There's a bright new trainer on the backstretch on the racing circuit these days and when I say bright I don't mean shiny. Michelle Nihei (pronounced Nee-hay) is probably the only trainer at Saratoga with a Ph.D. in neuroscience. So what's she doing training horses?
It turns out that the "politics" of academia were not for her, according to a piece in the New York Times. She earned her doctorate at the University of Kentucky and was working her way up the junior faculty ladder at Johns Hopkins when, in 2001, she decided to return to Kentucky to re-evaluate her career choice. After talking her way onto a horse as an exercise rider at Keeneland, she never looked back. "After my first horse, it was like the light went on," she said. "I just knew that's where I was supposed to be."
In 2003, she got a job as an assistant trainer with Todd Pletcher and just recently went on her own. In 2007, she set up shop at Tampa Bay Downs with seven horses, most owned by one of Pletcher's former owners, Elisabeth Alexander. "When she wanted to go out on her own, I was very happy to back her," Alexander told the Times. "She's proving to the world that she's as good as we thought she'd be. I don't think there's too many other Pd.D's on the backstretch."

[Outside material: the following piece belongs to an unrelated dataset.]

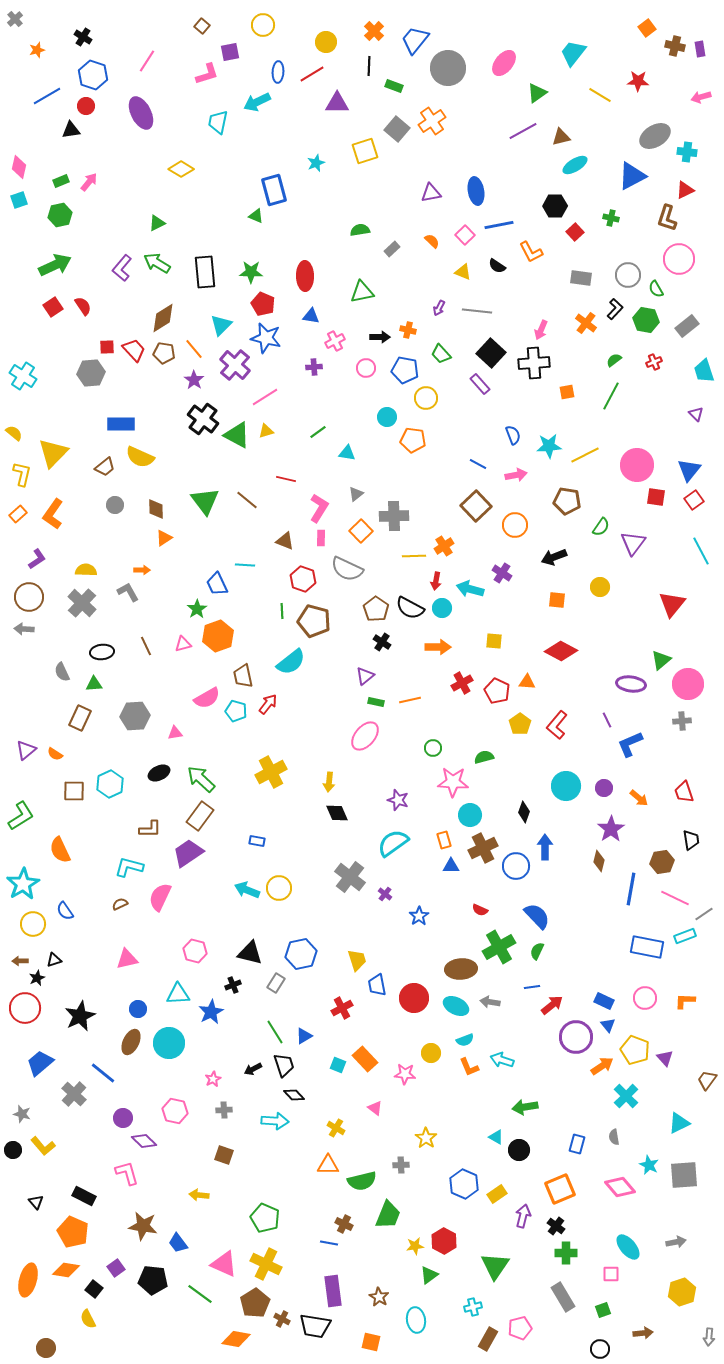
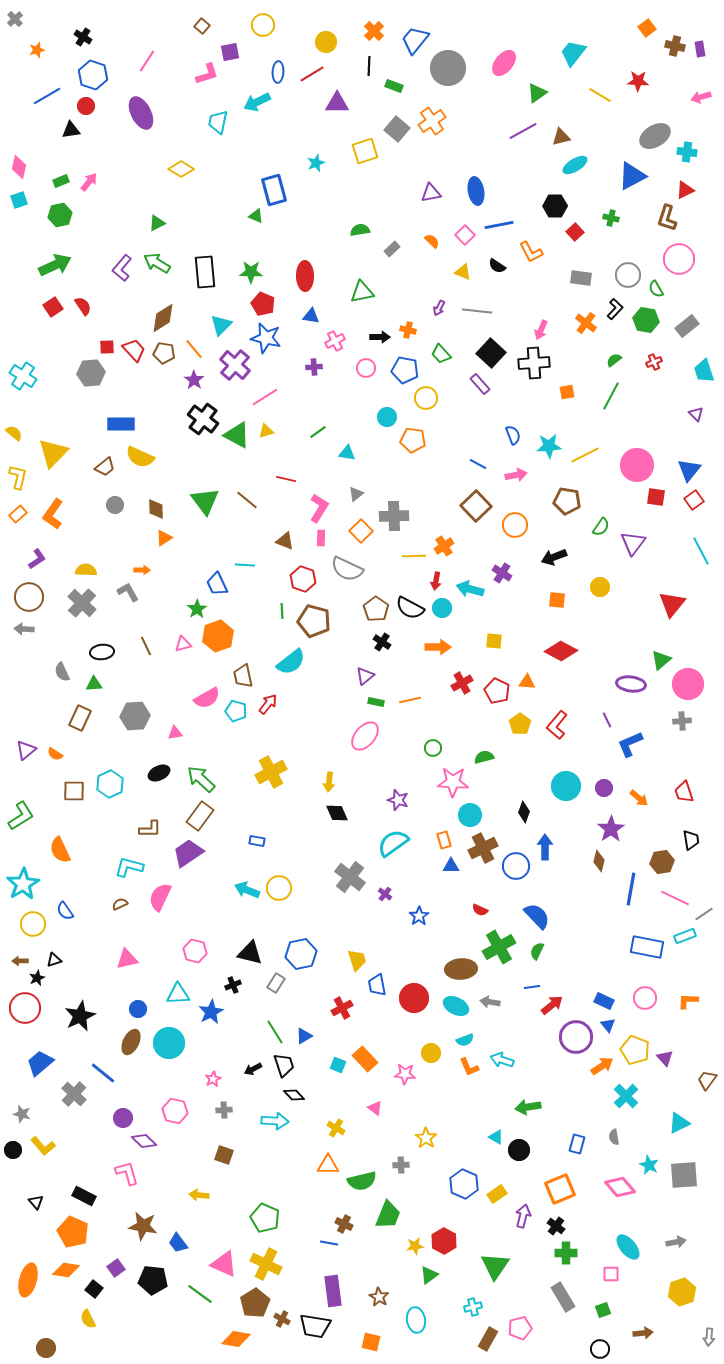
yellow L-shape at (22, 474): moved 4 px left, 3 px down
orange L-shape at (685, 1001): moved 3 px right
green arrow at (525, 1107): moved 3 px right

Niehli currently has 14 horses at Saratoga and is hoping for a few winners during the course of the meet. "No matter what I take on, I have to feel like I'm in it to win," she said. "I'm not going to do something I'm not good at."
No word as to whether or not her former work researching and conducting clinical trials on such issues as the effects of lead paint on humans has any correlation with horse training, but I'm guessing that the brain cells developed in the pursuit of a doctorate will not go to waste. At the very least, she will always know how and where to look for answers to some of the myriad questions she is bound to encounter. And if there is some connection between the brains of horses and those of humans who better to find it?